Under these ideal circumstances, your mood is positive, allowing for adequate absorption of nutrients and conscious awareness of what you are taking in. You are less likely to overeat, rush through your meal, and end up with digestive discomforts. How realistic is this for you? I can honestly say I already forgot what I had for breakfast, downed an energy drink while driving from class to work, and grabbed a handful of something crunchy in the breakroom in the middle of the day when I was hungry. This is the definition of not-so-mindful-eating and, unfortunately, it’s how most of us practice our relationship with food.
What is Mindful Eating?
In contrast, mindful eating is the practice of deliberately paying attention to what you are eating, while you are eating it. Your focus is on nothing but your food and how your body feels while eating it.
Eating mindfully, you’ll notice how many of those french fries you eat, when you feel full and possibly the large amounts of grease and salt, making them less appealing. After learning to eat mindfully, you won’t feel guilt while savoring a cookie but satisfaction instead. If you eat mindfully, you’ll remember every delicious bite of breakfast. Mindful eating has many surprising benefits. Although it has nothing to do with what to eat, it helps many people lose and maintain weight by getting them in touch with feelings of fullness and hunger. It also promotes healthier food choices because once you become conscious of what you are putting into your body, you are much more careful with food choices.
Mindful eating is a tool that is being used to treat chronic eating disorders, including emotional eating, binge eating, obesity, anorexia and bulimia. Perhaps most importantly, eating mindfully fosters a healthy relationship with food and lets you savor and enjoy what’s on your plate.
Practice on Something Small
If you wait until mealtime when you’re hungry and exhausted, it will be difficult to practice mindful eating. Start small. Practice on something like a strawberry or an almond. Make yourself comfortable in a quiet place and examine your food. Observe every detail about its appearance – the color, texture, and shape. Take a bite by bringing the food up to your mouth (rather than your mouth down to the plate) and savor the taste and how the food feels. When your mind wanders, bring it back to what you are doing–eating. Smile! If you bring thoughts of joy and love to your food, it will bring joy and love to your body in return. You have just taken a very important step in your ongoing practice of mindful eating!
The 4 Areas of Mindfulness
Consider the four areas of mindfulness as you eat: Mind, Body, Thoughts, and Feelings.
Is your mind in the present moment, or wandering to your to-do list? Then, examine how your body feels. Are you tired, or energized? Does your stomach feel empty, or relatively full? Next, examine your thoughts. Does the food bring specific thoughts to mind, like memories or beliefs about the food? Finally, consider your feelings about what you’re eating. Labeling foods as “good” or “bad” often brings up strong feelings, like guilt or regret.
Avoid eating a meal with someone who causes you emotional upset, or resolve these conflicts before sitting down to a meal with them.
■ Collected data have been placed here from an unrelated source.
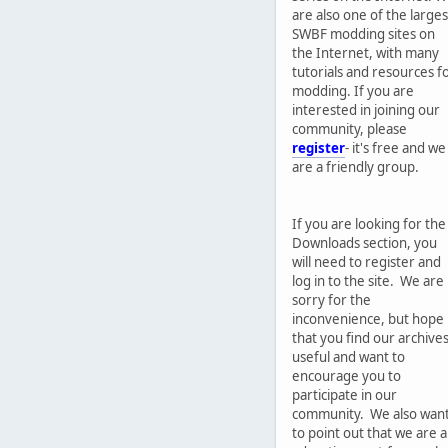
are also one of the larges
SWBF modding sites on
the Internet, with many
tutorials and resources f
modding. If you are
interested in joining our
community, please
register
- it's free and we
are a friendly group.
If you are looking for the
Downloads section, you
will need to register and
log in to the site. We are
sorry for the
inconvenience, but hope
that you find our archive
useful and want to
encourage you to
participate in our
community. We also wan
to point out that we are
If you eat fast, there’s no way you’re doing it mindfully. There are many tricks you can use to slow down. Try eating with chopsticks to force you to take smaller bites. Or count how many times you chew a bite, chewing 15 to 25 times before swallowing. You can also try putting down your fork in between each savory bite.
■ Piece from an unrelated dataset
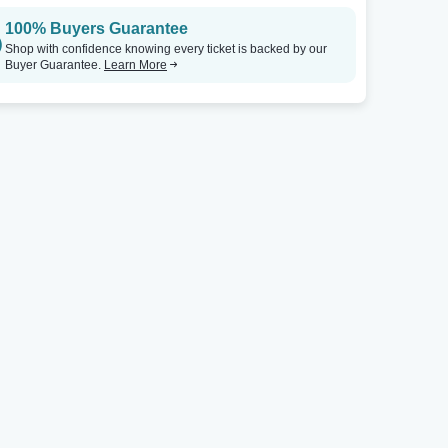
100% Buyers Guarantee
Shop with confidence knowing every ticket is backed by our
Buyer Guarantee.
Learn More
Be Conscious of Your Environment
It’s impossible to eat mindfully if you’re eating while driving, on the phone, or watching television. Sometimes distractions are unavoidable but, when you can, set up an eating environment conducive to mindfulness. Practice the chair/table/plate rule – eating only while sitting in a chair, at a table, and with your food on a plate. Put away your cell phone and shut down the computer. At the very least, turn off the TV.